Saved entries
-- -- --
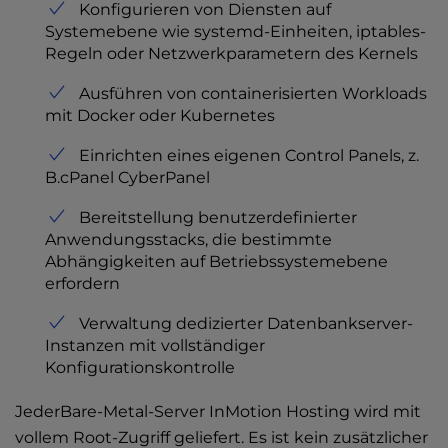
Konfigurieren von Diensten auf
Systemebene wie systemd-Einheiten, iptables-
Regeln oder Netzwerkparametern des Kernels
Ausführen von containerisierten Workloads
mit Docker oder Kubernetes
Einrichten eines eigenen Control Panels, z.
B.cPanel CyberPanel
Bereitstellung benutzerdefinierter
Anwendungsstacks, die bestimmte
Abhängigkeiten auf Betriebssystemebene
erfordern
Verwaltung dedizierter Datenbankserver-
Instanzen mit vollständiger
Konfigurationskontrolle
Jeder
Bare-Metal-Server
InMotion Hosting wird mit
vollem Root-Zugriff geliefert. Es ist kein zusätzlicher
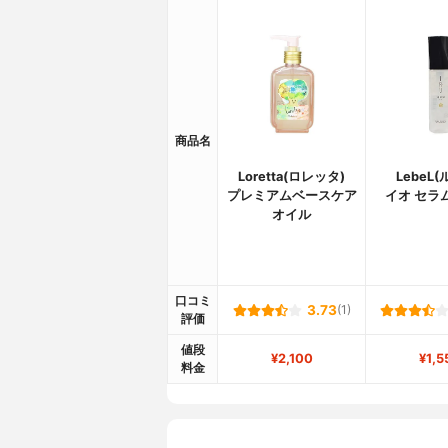
商品名
Loretta(ロレッタ)
LebeL
プレミアムベースケア
イオ セラ
オイル
口コミ
3.73
(1)
評価
値段
¥2,100
¥1,5
料金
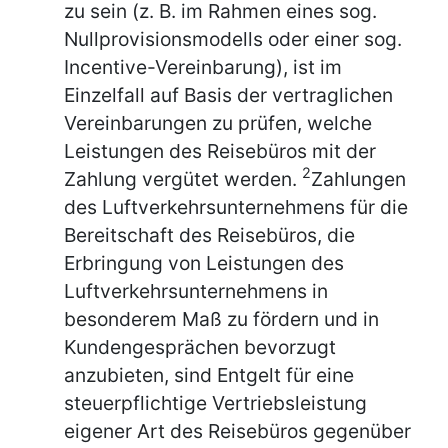
zu sein (z. B. im Rahmen eines sog.
Nullprovisionsmodells oder einer sog.
Incentive-Vereinbarung), ist im
Einzelfall auf Basis der vertraglichen
Vereinbarungen zu prüfen, welche
Leistungen des Reisebüros mit der
2
Zahlung vergütet werden.
Zahlungen
des Luftverkehrsunternehmens für die
Bereitschaft des Reisebüros, die
Erbringung von Leistungen des
Luftverkehrsunternehmens in
besonderem Maß zu fördern und in
Kundengesprächen bevorzugt
anzubieten, sind Entgelt für eine
steuerpflichtige Vertriebsleistung
eigener Art des Reisebüros gegenüber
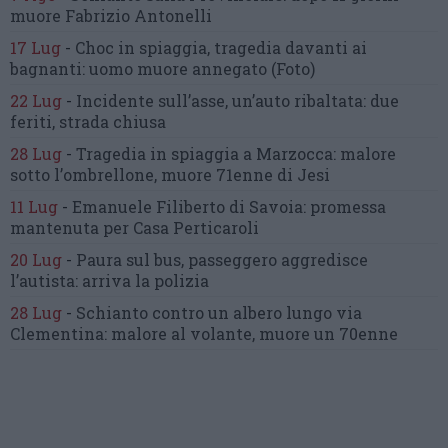
muore Fabrizio Antonelli
17 Lug
-
Choc in spiaggia,
tragedia davanti ai
bagnanti:
uomo muore annegato
(Foto)
22 Lug
-
Incidente sull’asse, un’auto ribaltata:
due
feriti, strada chiusa
28 Lug
-
Tragedia in spiaggia a Marzocca:
malore
sotto l’ombrellone,
muore 71enne di Jesi
11 Lug
-
Emanuele Filiberto di Savoia:
promessa
mantenuta
per Casa Perticaroli
20 Lug
-
Paura sul bus, passeggero
aggredisce
l’autista: arriva la polizia
28 Lug
-
Schianto contro un albero
lungo via
Clementina:
malore al volante, muore un 70enne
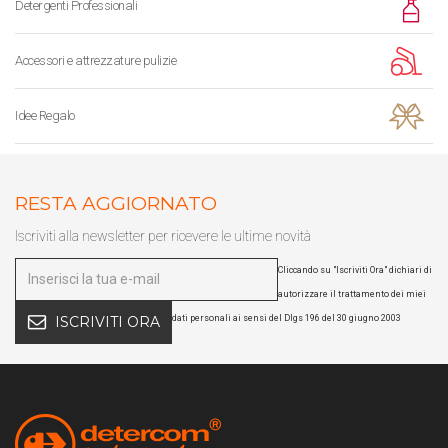
Detergenti Professionali
Accessori e attrezzature pulizie
Idee Regalo
RESTA AGGIORNATO
Iscriviti alla newsletter per ricevere le ultime novità
Cliccando su "Iscriviti Ora" dichiari di
autorizzare il trattamento dei miei
dati personali ai sensi del Dlgs 196 del 30 giugno 2003
ISCRIVITI ORA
-- -- --
Try it: Filter the entries down to the lines with the word "Luftverkehrsunternehmens" in them, and copy those lines.

Output:
des Luftverkehrsunternehmens für die
Luftverkehrsunternehmens in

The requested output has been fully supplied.